Kepalaku menggeleng keras. Seandainya aku ada di posisi Rumi pasti aku lebih memilih untuk tenggelam dari bumi ini bagaimanapun caranya. Sekali pun dengan cara yang keji. Perempuan yang sedang senyum mengejek di depanku ini, hidupnya lebih drama daripada sinetron di TV.
"Tapi 'kan udah rujuk lagi sekarang," balasku masih mencari alasan.
"Ya dulu? Gimana tuh?" Rumi malah bertanya balik, membuatku mau tidak mau menuntut otak untuk memutar memori beberapa tahun yang lalu.
Saat aku dan Rumi kelas empat SD Ayah Rumi juga Bundanya memang sedang mempunyai masalah berat. Mereka berdua berselingkuh, entah pikiran mereka dulu berada di mana, Ayah juga Bundanya Rumi seolah lupa kalau mereka sudah mempunyai dua orang anak yang seharusnya mereka tuntun dan beri kasih sayang. Perselingkuhan itu berakhir pada saat Rumi dan Bintang yang hampir saja bunuh diri waktu Rumi kelas satu SMP. Dan sekarang, keluarga Rumi sedang berusaha menjadi keluarga harmonis seperti dulu lagi yang menjungjung tinggi cinta dan kasih sayang.

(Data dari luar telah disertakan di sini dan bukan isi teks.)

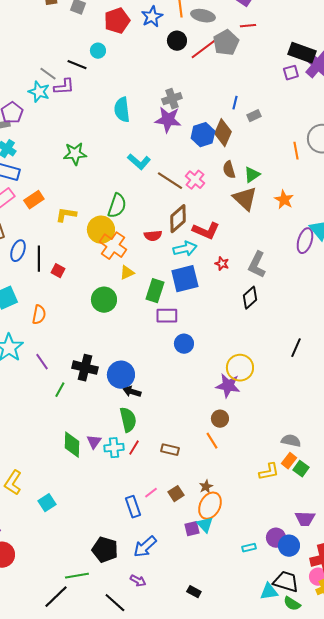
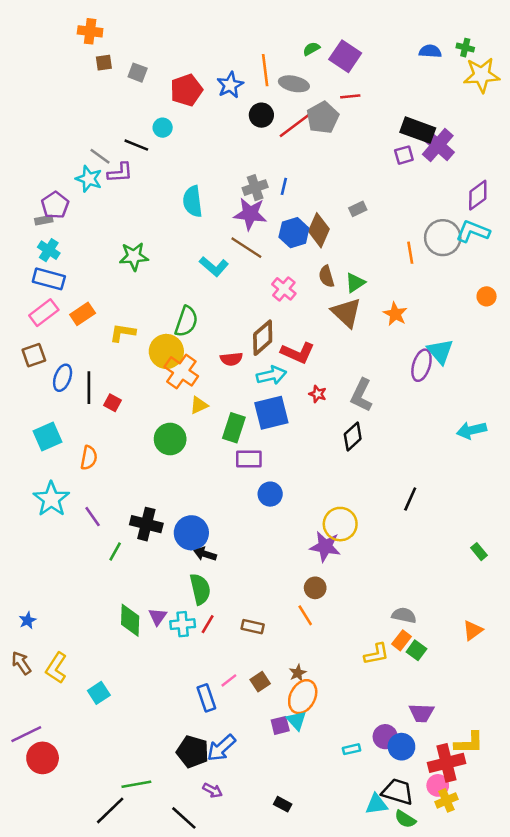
blue line: (235, 103) -> (284, 186), moved
brown line: (170, 181) -> (246, 248), moved
black pentagon: (105, 550) -> (193, 752), moved

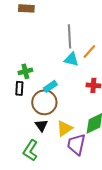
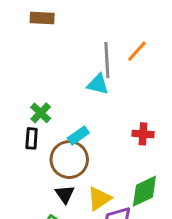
orange line: (89, 51) -> (137, 51), moved
cyan triangle: (71, 59) -> (98, 84), moved
green cross: (25, 71) -> (41, 113), turned -32

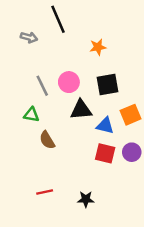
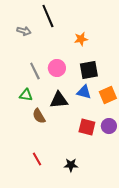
black triangle: (81, 110) -> (59, 100), moved
blue triangle: (105, 126) -> (84, 92), moved
red line: (45, 192) -> (37, 159), turned 72

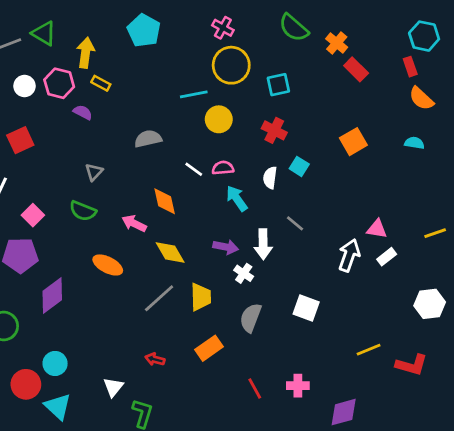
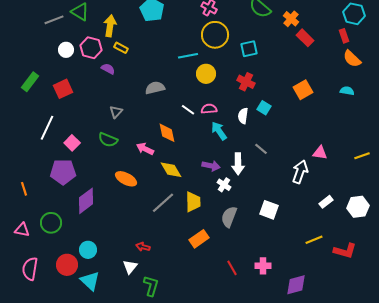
white rectangle: (387, 257) -> (326, 202), moved
red arrow: (155, 359) -> (143, 247), moved

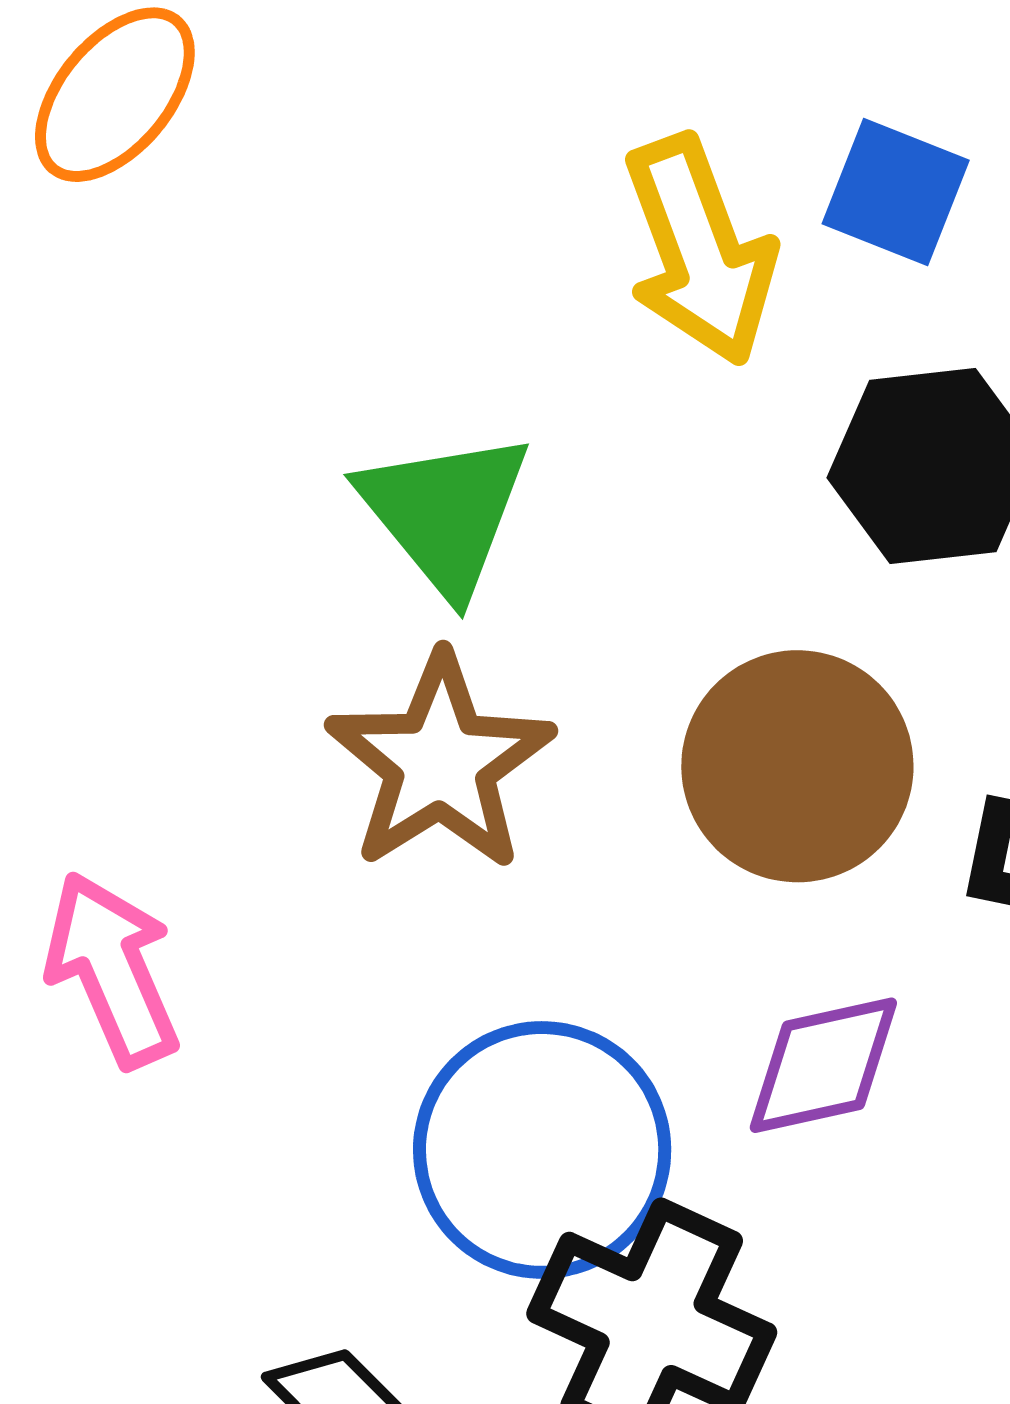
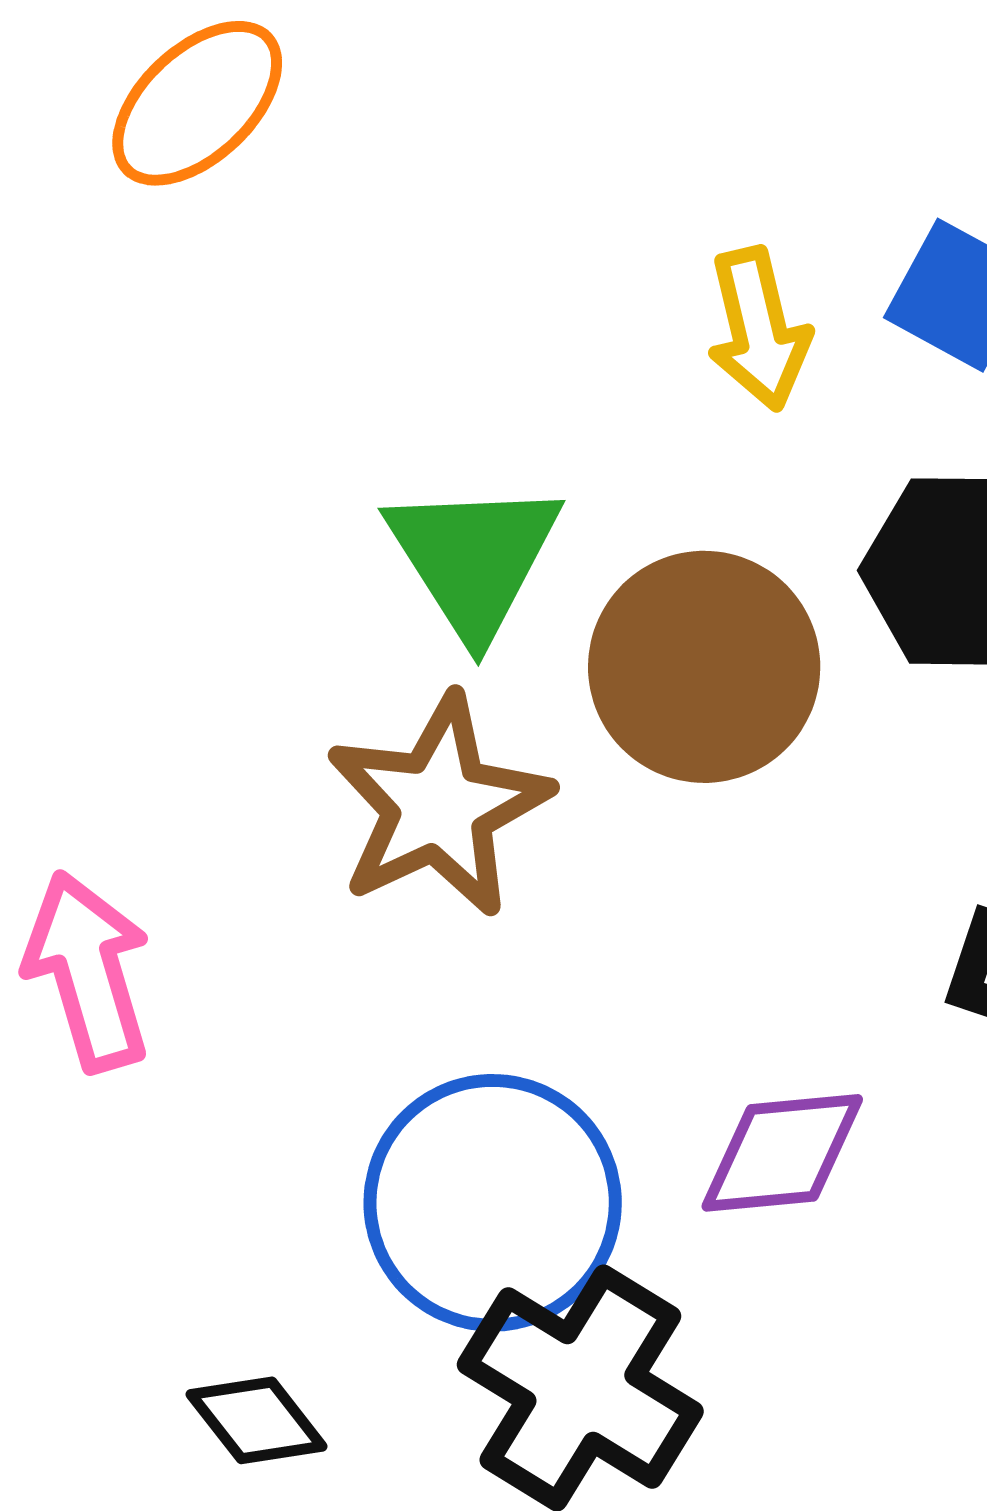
yellow arrow: (700, 250) -> (759, 329), size x0.7
brown circle: (797, 766) -> (704, 667), moved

"Lusa, lusa, dengan masalah yang belum pasti aja lo udah kayak gini? Gimana kalau si Kabi benar-benar pemake lo bisa stress kali ya?"
"Rumi! Lo bayangin kalau Bintang seperti Kabi. Perasaan lo gimana?"
"Gue? Oh, kalau gue pastinya biasa-biasa aja gue nggak percaya dengan sebuah tuduhan yang belum sama sekali ada kebenarannya. Kalaupun emang si Bintang begitu, gue bisa apa? Gue bukan Tuhan yang bisa mengganti takdir seseorang. Mungkin aja Bintang khilaf? Kalau-kalau lo lupa manusia itu nggak luput dari dosa. Nantinya, kalau Bintang di penjara, dia bakalan kapok sendiri ini. Udah gede kali mereka, udah tau apa yang harus ditanggungjawabin karena ulahnya."
Ucapan Rumi panjang kali lebar itu membuatku termenung. Oke, aku memang masih teguh pada pendirianku tentang Kabisat yang tidak mungkin memakai obat-obatan terlarang. Karena aku juga tahu, secowok-cowoknya Kabisat dia itu adalah orang yang paling takut dengan obat.

KAMU SEDANG MEMBACA
Esok
Teen FictionAku yakin, saat aku menyukainya aku tidak sedang mengalami penyakit Skizofrenia. Karena untuknya terlalu indah jika hanya dijadikan khayalan semu semata. Dia, lelaki yang aku juluki 'Si Pemberani' hanya karena membentak balik Kakak OSIS yang memang...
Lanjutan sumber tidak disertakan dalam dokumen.